*Task to complete:*
Lines outside the range are not wanted. Give again exactly the lines between the line holding "ASIE – FRANCE: En" and the line holding "festival Songkran à Pattaya", inclusive, from the listing below.

*Raw data:*
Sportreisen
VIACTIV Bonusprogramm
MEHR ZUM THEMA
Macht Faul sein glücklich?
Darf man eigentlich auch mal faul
...
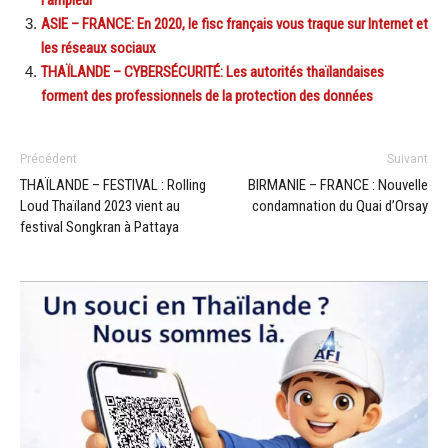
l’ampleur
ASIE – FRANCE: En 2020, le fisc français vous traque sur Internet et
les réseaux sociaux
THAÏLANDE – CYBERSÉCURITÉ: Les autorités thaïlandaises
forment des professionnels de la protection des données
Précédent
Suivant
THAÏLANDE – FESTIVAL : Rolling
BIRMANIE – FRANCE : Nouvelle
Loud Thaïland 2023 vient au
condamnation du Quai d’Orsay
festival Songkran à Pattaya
* * *
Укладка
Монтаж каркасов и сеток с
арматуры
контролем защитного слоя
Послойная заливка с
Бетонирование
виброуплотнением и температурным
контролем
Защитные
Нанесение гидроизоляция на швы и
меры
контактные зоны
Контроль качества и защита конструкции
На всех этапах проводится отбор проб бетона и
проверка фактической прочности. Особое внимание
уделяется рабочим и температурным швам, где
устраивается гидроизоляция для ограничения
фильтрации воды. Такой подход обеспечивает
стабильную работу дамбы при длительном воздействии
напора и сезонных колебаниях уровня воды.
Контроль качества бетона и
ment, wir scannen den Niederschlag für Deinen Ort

*Solution to the problem:*
ASIE – FRANCE: En 2020, le fisc français vous traque sur Internet et
les réseaux sociaux
THAÏLANDE – CYBERSÉCURITÉ: Les autorités thaïlandaises
forment des professionnels de la protection des données
Précédent
Suivant
THAÏLANDE – FESTIVAL : Rolling
BIRMANIE – FRANCE : Nouvelle
Loud Thaïland 2023 vient au
condamnation du Quai d’Orsay
festival Songkran à Pattaya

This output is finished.